The people didn't forget how to build aqueducts. The economy simply broke down with the Roman Empire to afford maintaining the large roman ones, but there are many examples of smaller ones, build more economic. Also many richer cities kept the Roman aqueducts maintained until the 15th century (like Rome). Once the economy kicked up, the middle ages even exceeded by far, what the Romans (including Vitruvius) had been able to build. Also technology never advances linear, it often needs advances in other fields to follow, to make the next big step. Just to stay at the aqueduct example: To distribute the water in the cities, the Romans needed vast amounts of lead, about a ton per 40m water pipeline. You need a certain economic power to produce that. And for getting this production, you need to be able to produce large amounts of metal in general.
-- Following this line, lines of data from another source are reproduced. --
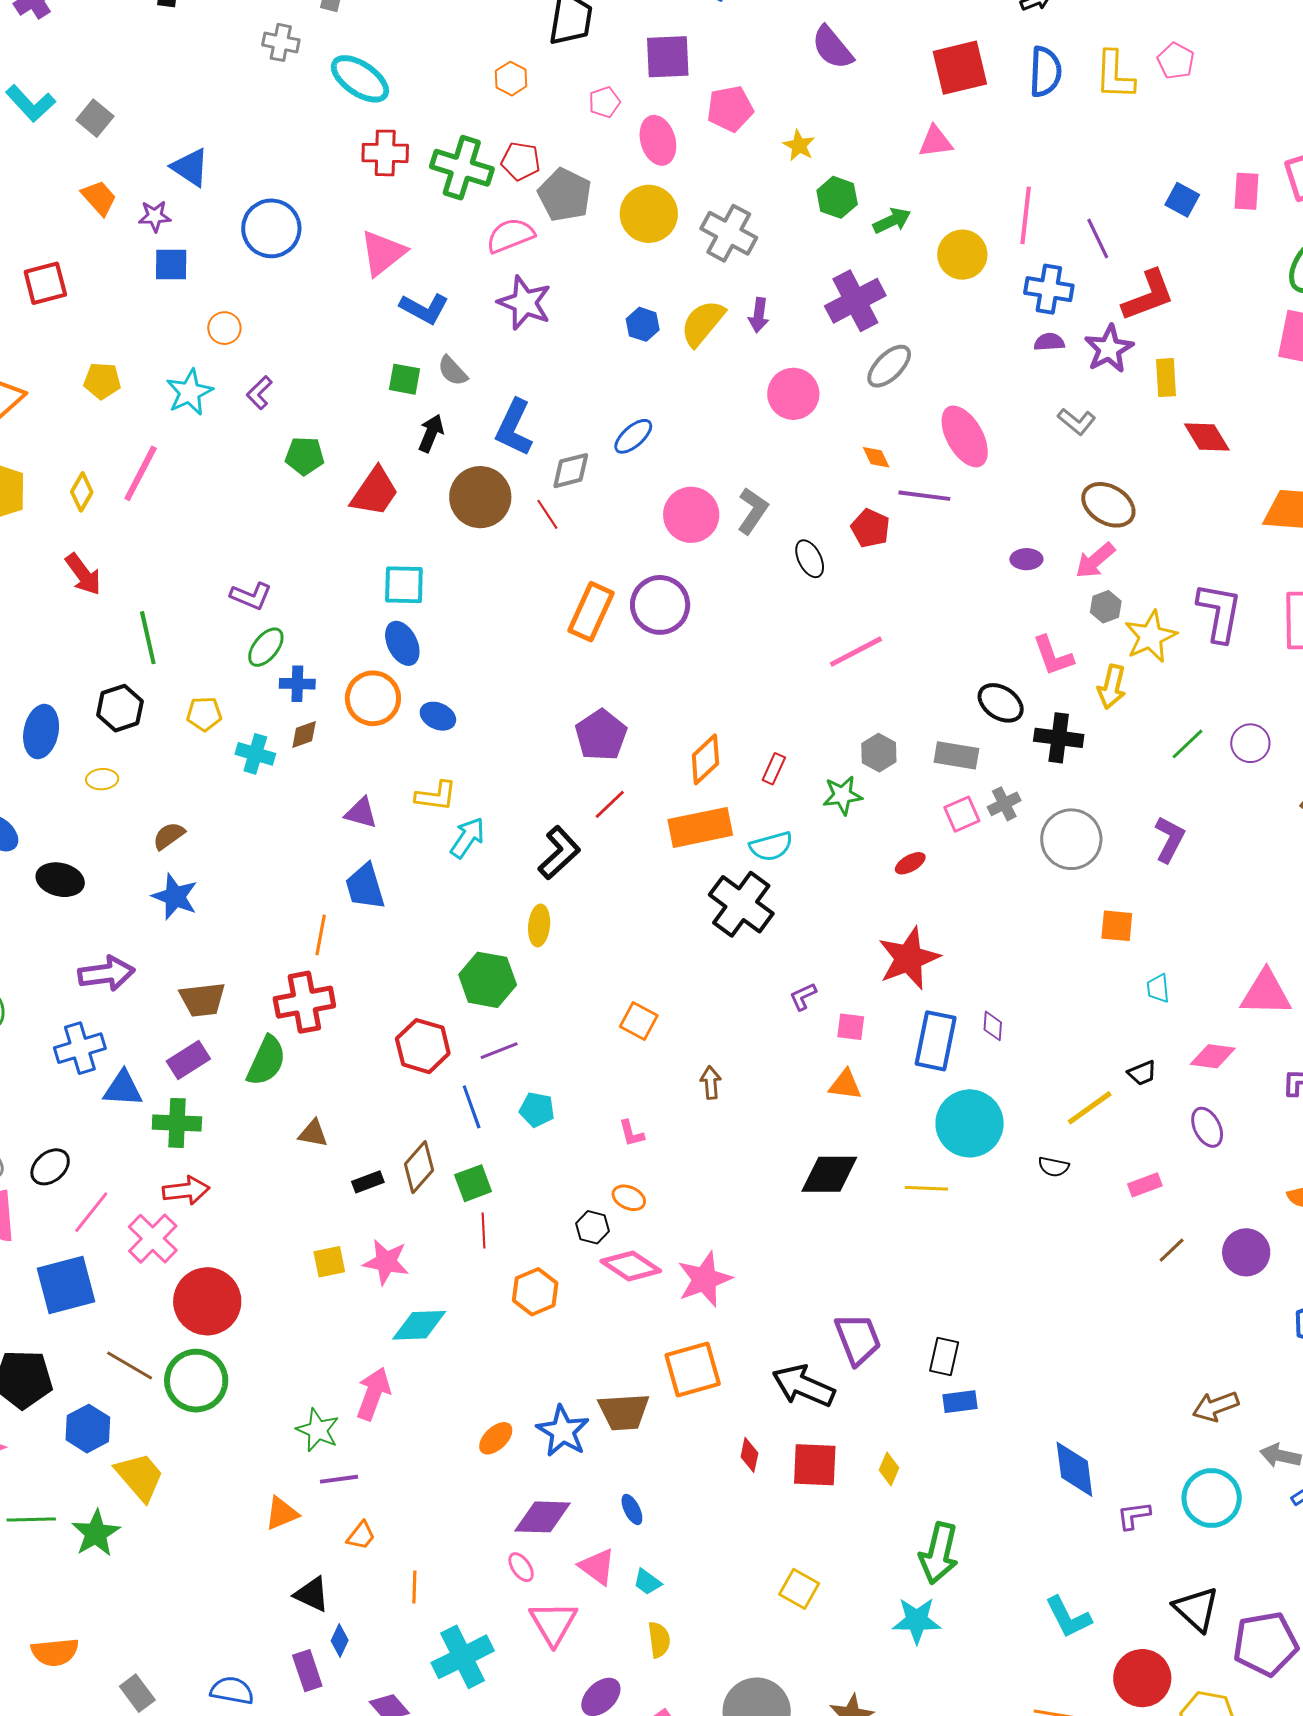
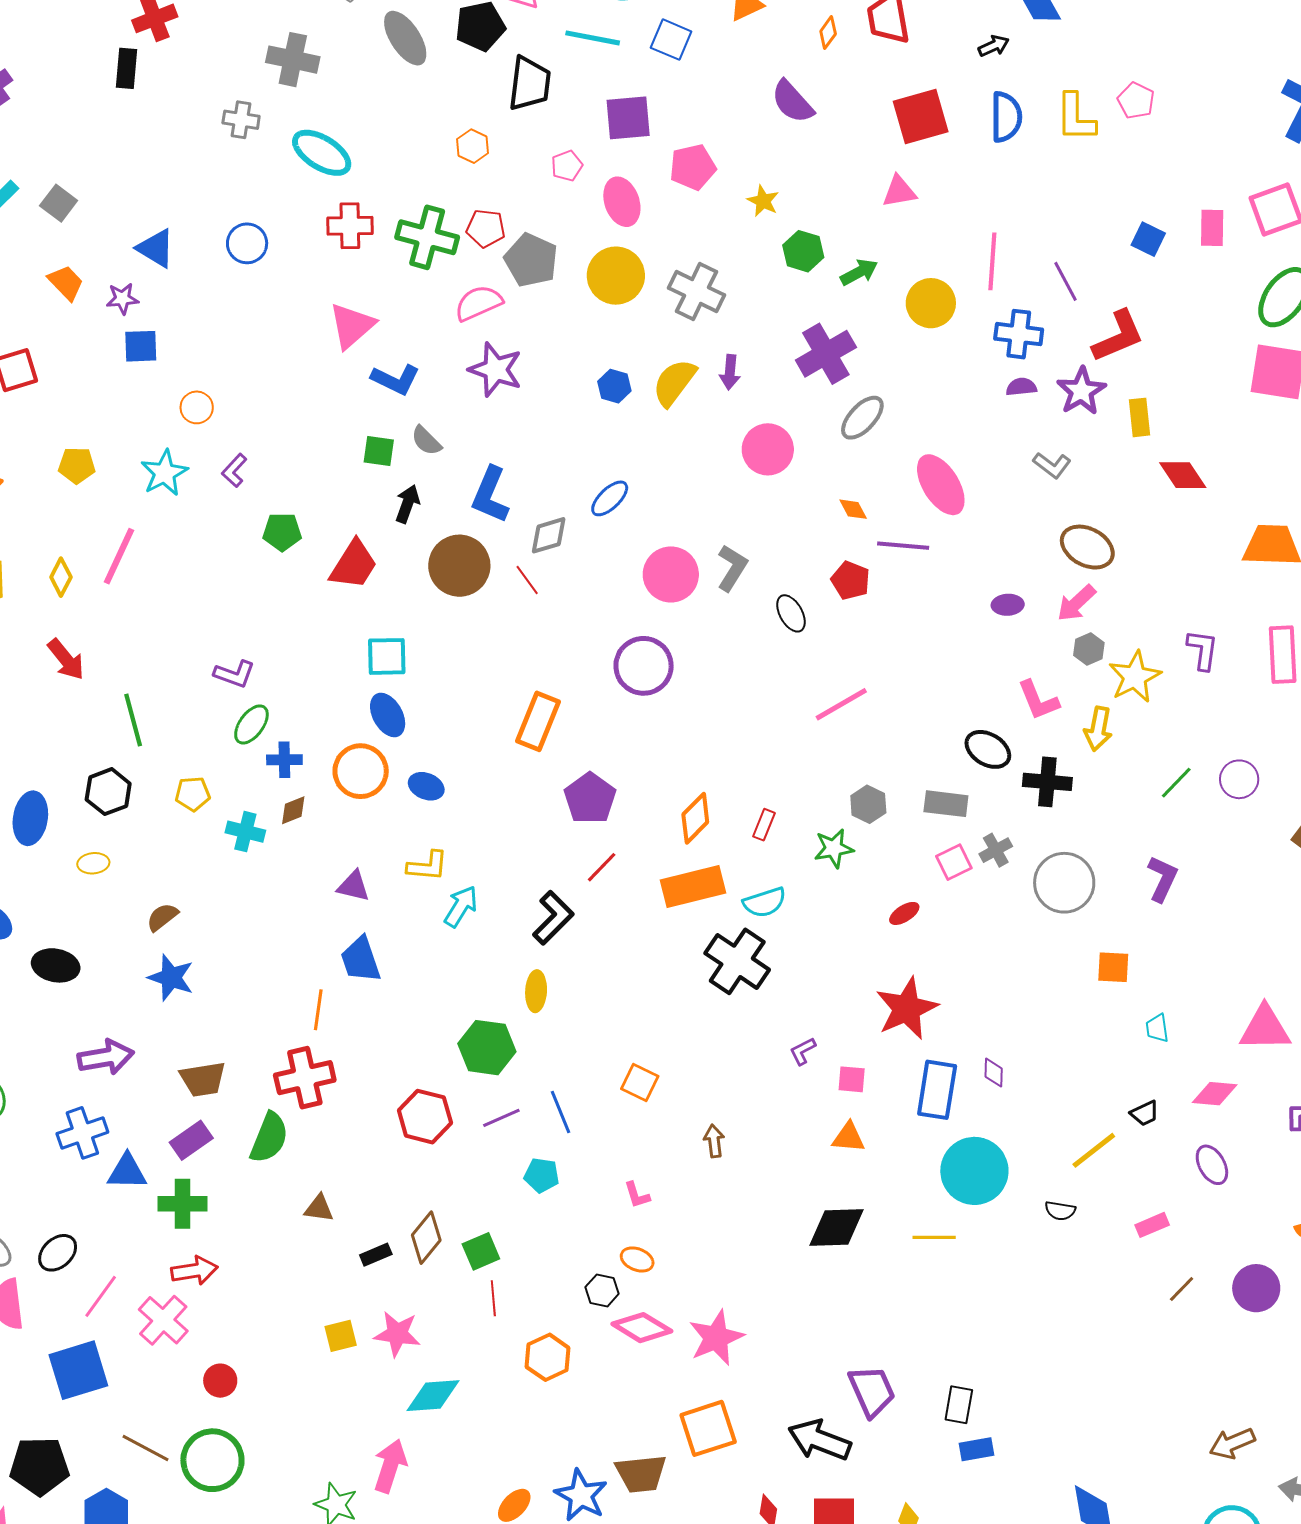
blue circle: (271, 228) -> (247, 243), moved, size x0.7
orange rectangle: (591, 612) -> (538, 721), moved
purple L-shape: (1219, 612) -> (1203, 650), size x0.7
blue line: (472, 1107) -> (561, 1112), moved
red circle: (207, 1301) -> (220, 1381), size x0.5

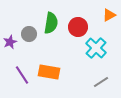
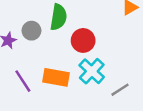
red circle: (78, 27) -> (83, 40), moved
cyan cross: (96, 48) -> (92, 71), moved

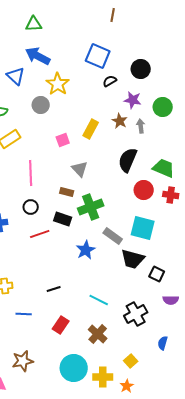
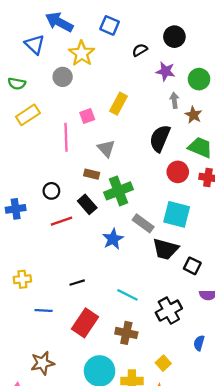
blue square: (98, 56) -> (110, 25), moved, size x0.7
brown star: (120, 121) -> (193, 115), moved
pink line: (31, 173) -> (66, 137), moved
black rectangle: (63, 219) -> (87, 204), turned 30
red rectangle: (61, 325) -> (85, 323), size x1.4
brown cross: (98, 334) -> (126, 333), turned -30

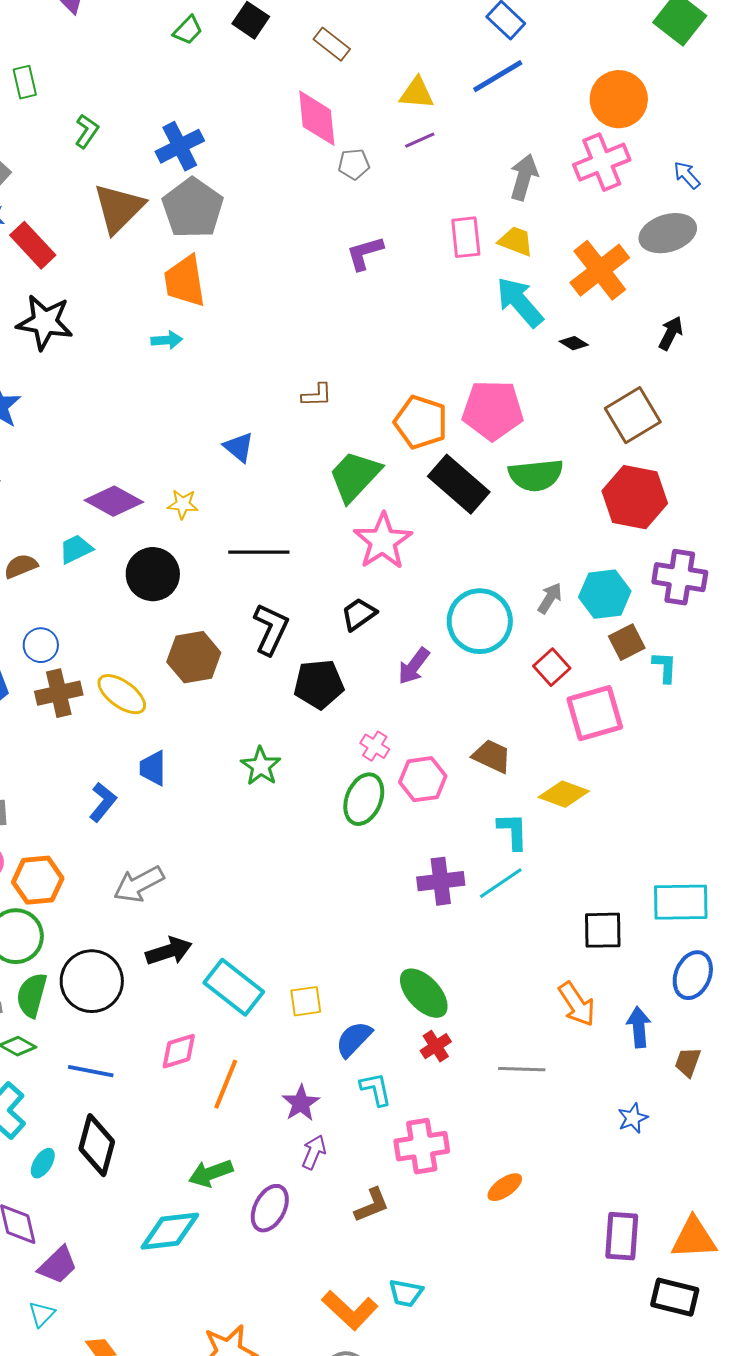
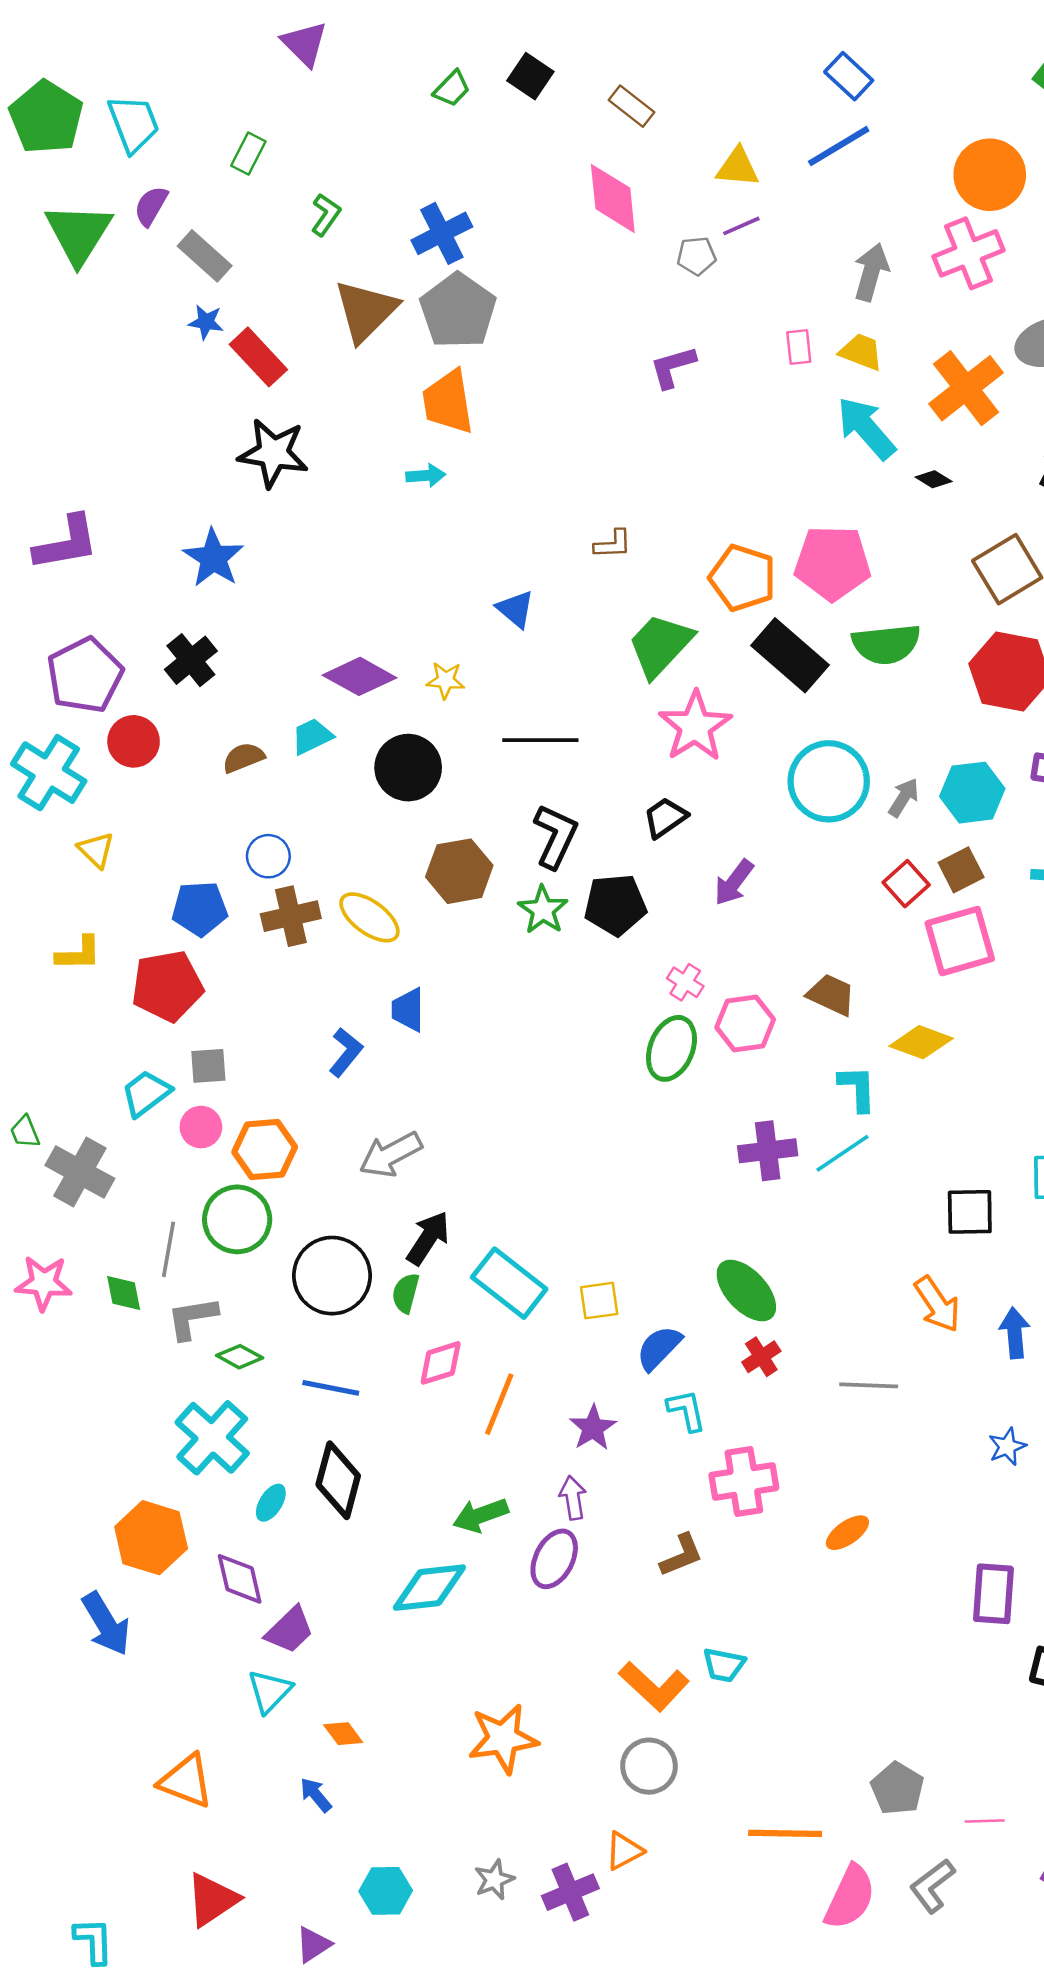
green rectangle: (25, 82) -> (248, 154), turned 40
gray pentagon: (354, 164) -> (696, 256), moved
pink rectangle: (466, 237) -> (799, 347), size x0.7
cyan circle: (480, 621) -> (829, 781), moved
brown square: (627, 642) -> (961, 870), moved
green star: (261, 766) -> (543, 910), moved
black arrow: (169, 951) -> (428, 1238), turned -39
green semicircle: (32, 995) -> (406, 1293), moved, size x0.7
purple arrow: (314, 1152) -> (573, 1498), moved, turned -32
cyan triangle: (42, 1314) -> (270, 1691), size x1.4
Also, contrary to the less popular misinformation in bad science TV, the Romans had not been able to build their aqueducts with a standard grade. The grades varied a lot, every building had a different one. But the buildings were build pretty accurate, but thats not something, only the Romans could do.
And the same with spaceflight. It doesn't stagnate at all. It just advances in other fields. Apollo was just a faster shot at the moon, afforded with a much bigger investment into spaceflight than before or later. Keeping this rate of funding would not have gotten us further at all, it would maybe stagnate at the moon, but it could also still have been smarter to focus on LEO.